Irene: Sehr schnell, nachdem klar wurde, dass der Atommüllexport stattfindet, spannten wir das alte Netz der Vernetzung zwischen russischen, deutschen und niederländischen Aktiven wieder: Ecodefense und Greenpeace Russland sammelten in Russland Unterschriften und gemeinsam protestierten wir in Gronau gegen den Atommüllexport. Das Fernsehen berichtete. Im November hielten wir mit einer Abseilaktion im Münsterland, vor und hinter dem Zug, den Transport für etwa sieben Stunden auf. Bei Blockaden von Zugstrecken, geben wir die Strecke eigentlich nicht von uns aus wieder frei. Aber nachdem an einer der beiden Blockadestellen sehr gefährlich geräumt wurde, entschieden sich die Kletternden im Wald bei Metelen, eigenständig herunter zu kommen. Nach vielen Stunden im Regen und so unfähig wie die Polizei wirkte, professionell zu räumen, erschien ihnen das als einzig sichere Möglichkeit. Trotz angekündigter Proteste hatte die Polizei mit einer solchen Aktion nicht gerechnet – obwohl das auf dieser Strecke doch bei weitem nicht das erste Mal war. Daneben gab es zahlreiche Mahnwachen, die Verladung des Transports in Amsterdam wurde gefilmt und auch in St. Petersburg wurde gegen den Atommüllimport demonstriert, als das Schiff ankam.
GWR: Das sieht der Staat sicher nicht so gerne. Habt ihr keine Angst vor Verfolgung?

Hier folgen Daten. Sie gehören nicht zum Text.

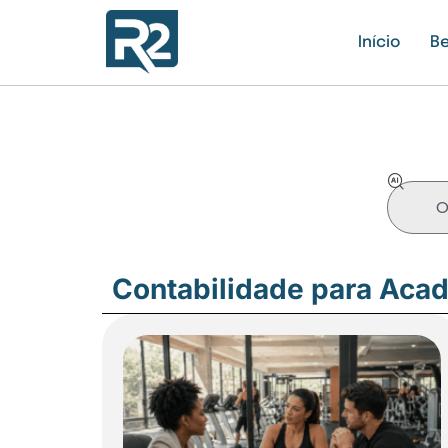
Início
Be
Contabilidade para Aca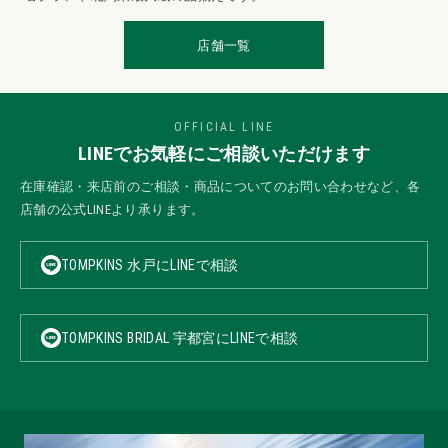
店舗一覧
OFFICIAL LINE
LINEでお気軽にご相談いただけます
在庫確認・来店前のご相談・商品についてのお問い合わせなど、各
店舗の公式LINEより承ります。
TOMPKINS 水戸にLINEで相談
TOMPKINS BRIDAL 宇都宮にLINEで相談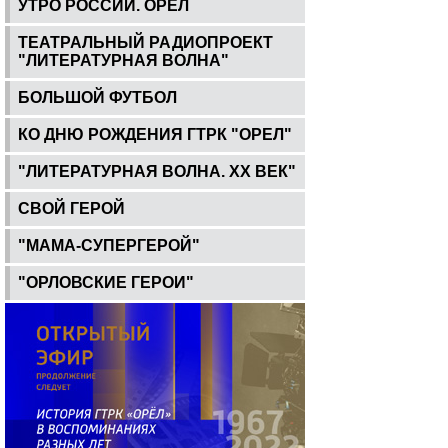
УТРО РОССИИ. ОРЕЛ
ТЕАТРАЛЬНЫЙ РАДИОПРОЕКТ
"ЛИТЕРАТУРНАЯ ВОЛНА"
БОЛЬШОЙ ФУТБОЛ
КО ДНЮ РОЖДЕНИЯ ГТРК "ОРЕЛ"
"ЛИТЕРАТУРНАЯ ВОЛНА. ХХ ВЕК"
СВОЙ ГЕРОЙ
"МАМА-СУПЕРГЕРОЙ"
"ОРЛОВСКИЕ ГЕРОИ"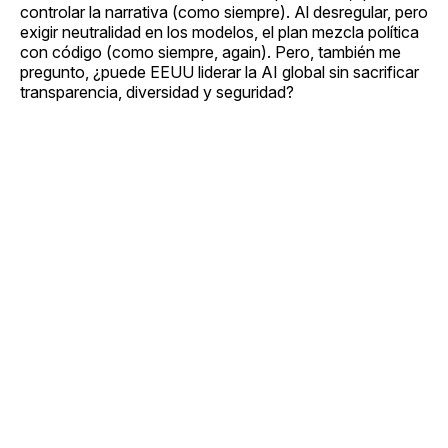
controlar la narrativa (como siempre). Al desregular, pero
exigir neutralidad en los modelos, el plan mezcla política
con código (como siempre, again). Pero, también me
pregunto, ¿puede EEUU liderar la AI global sin sacrificar
transparencia, diversidad y seguridad?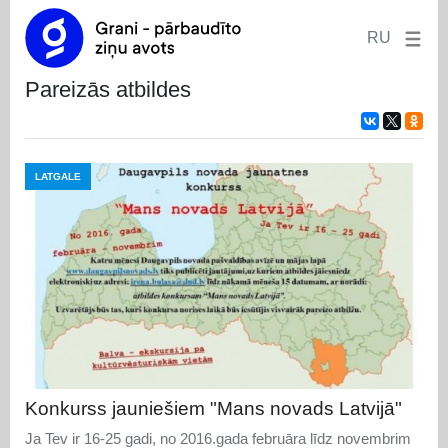
RU
pareizās atbildes
LATGALE
Konkurss jauniešiem "Mans novads Latvijā"
Ja Tev ir 16-25 gadi, no 2016.gada februāra līdz novembrim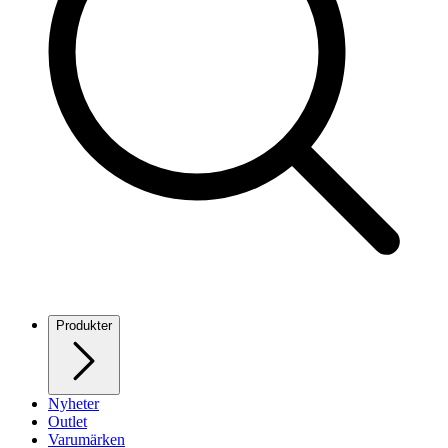
Produkter
Nyheter
Outlet
Varumärken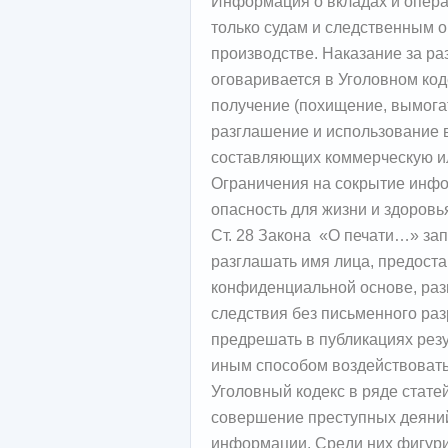
Информация о вкладах и опера
только судам и следственным о
производстве. Наказание за р
оговаривается в Уголовном коде
получение (похищение, вымогате
разглашение и использование 
составляющих коммерческую и
Ограничения на сокрытие инфо
опасность для жизни и здоровь
Ст. 28 Закона «О печати…» за
разглашать имя лица, предос
конфиденциальной основе, раз
следствия без письменного ра
предрешать в публикациях резу
иным способом воздействовать 
Уголовный кодекс в ряде стате
совершение преступных деяний
информации. Среди них фигури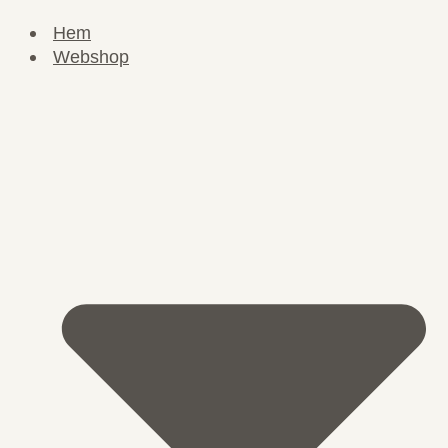
Hem
Webshop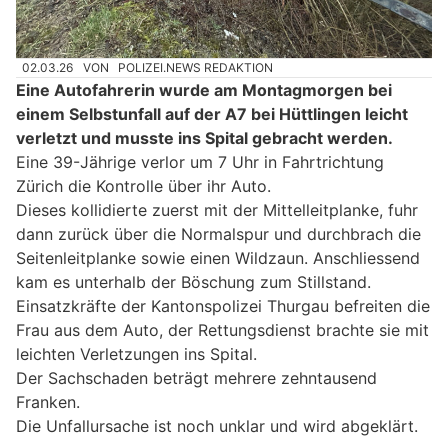
02.03.26
VON
POLIZEI.NEWS REDAKTION
Eine Autofahrerin wurde am Montagmorgen bei
einem Selbstunfall auf der A7 bei Hüttlingen leicht
verletzt und musste ins Spital gebracht werden.
Eine 39-Jährige verlor um 7 Uhr in Fahrtrichtung
Zürich die Kontrolle über ihr Auto.
Dieses kollidierte zuerst mit der Mittelleitplanke, fuhr
dann zurück über die Normalspur und durchbrach die
Seitenleitplanke sowie einen Wildzaun. Anschliessend
kam es unterhalb der Böschung zum Stillstand.
Einsatzkräfte der Kantonspolizei Thurgau befreiten die
Frau aus dem Auto, der Rettungsdienst brachte sie mit
leichten Verletzungen ins Spital.
Der Sachschaden beträgt mehrere zehntausend
Franken.
Die Unfallursache ist noch unklar und wird abgeklärt.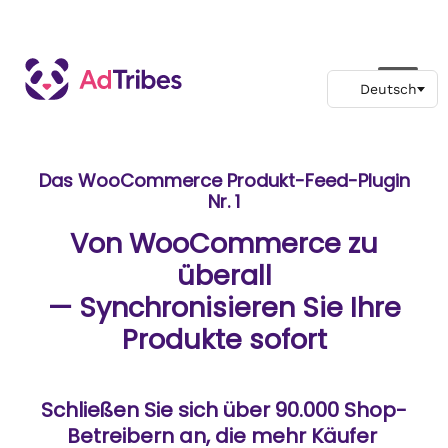
Das WooCommerce Produkt-Feed-Plugin
Nr. 1
Von WooCommerce zu
überall
— Synchronisieren Sie Ihre
Produkte sofort
Schließen Sie sich über 90.000 Shop-
Betreibern an, die mehr Käufer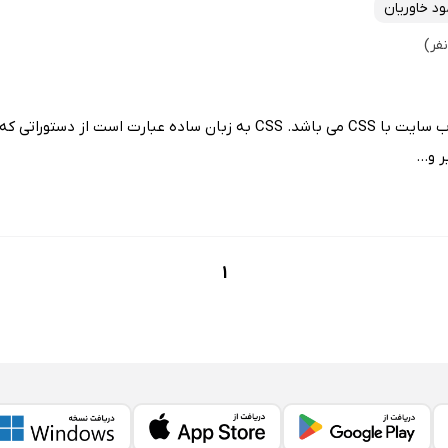
د خاوریان
این کتاب درباره طراحی قالب وب سایت با CSS می باشد. CSS به زبان ساده عبار
و...
1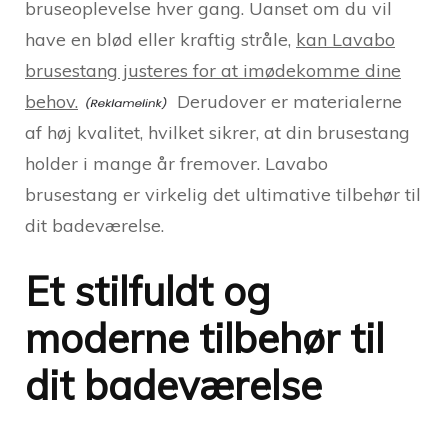
bruseoplevelse hver gang. Uanset om du vil
have en blød eller kraftig stråle,
kan Lavabo
brusestang justeres for at imødekomme dine
behov.
Derudover er materialerne
af høj kvalitet, hvilket sikrer, at din brusestang
holder i mange år fremover. Lavabo
brusestang er virkelig det ultimative tilbehør til
dit badeværelse.
Et stilfuldt og
moderne tilbehør til
dit badeværelse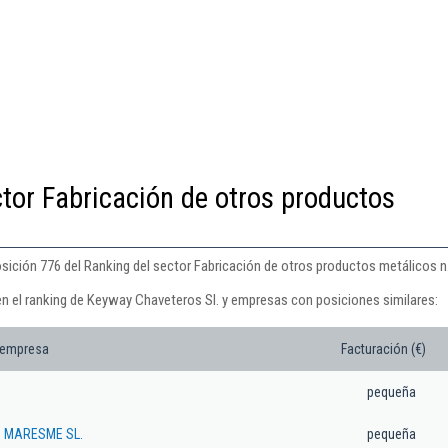
ctor Fabricación de otros productos
sición 776 del Ranking del sector Fabricación de otros productos metálicos n.
en el ranking de Keyway Chaveteros Sl. y empresas con posiciones similares:
 empresa
Facturación (€)
pequeña
 MARESME SL.
pequeña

Natürlich haben wir Angst, aber das hilft ja nicht – und im Vergleich zu den russischen Atomkraftgegner*innen können wir noch ziemlich viel machen. Gerade an diesem Fall sehen wir, dass ohne Proteste und direkte Intervention Schweinerein schnell wieder weiter gehen. Wenn es dann hinterher doch zu Verfahren kommt, stehen wir die gemeinsam durch. Beispielsweise sind jetzt sechs Menschen von uns angeklagt, wegen der Betonblock-Ankettaktion, die wie oben erwähnt, einen der Anlieferungstransporte für die Urananreicherungslange stoppte. Auf dem Zug war kein Uranmüll, sondern Uranhexafluorid vor dem Anreicherungsprozess, welches aus Kanada und den USA stammte, vermutlich aus Uranabbaugebieten in Kanada und zur Anreicherung nach Gronau gefahren werden sollte. Solche Aktionen kann der Staat natürlich nicht ungestraft lassen – im Gegensatz zu illegaler Atommüllentsorgung (die Verfahren deshalb wurden eingestellt). Deshalb werden jetzt sechs Menschen vor Gericht gestellt. Uns wird Sachbeschädigung und Störung öffentlicher Betriebe vorgeworfen. Es wird bald gegen sie verhandelt.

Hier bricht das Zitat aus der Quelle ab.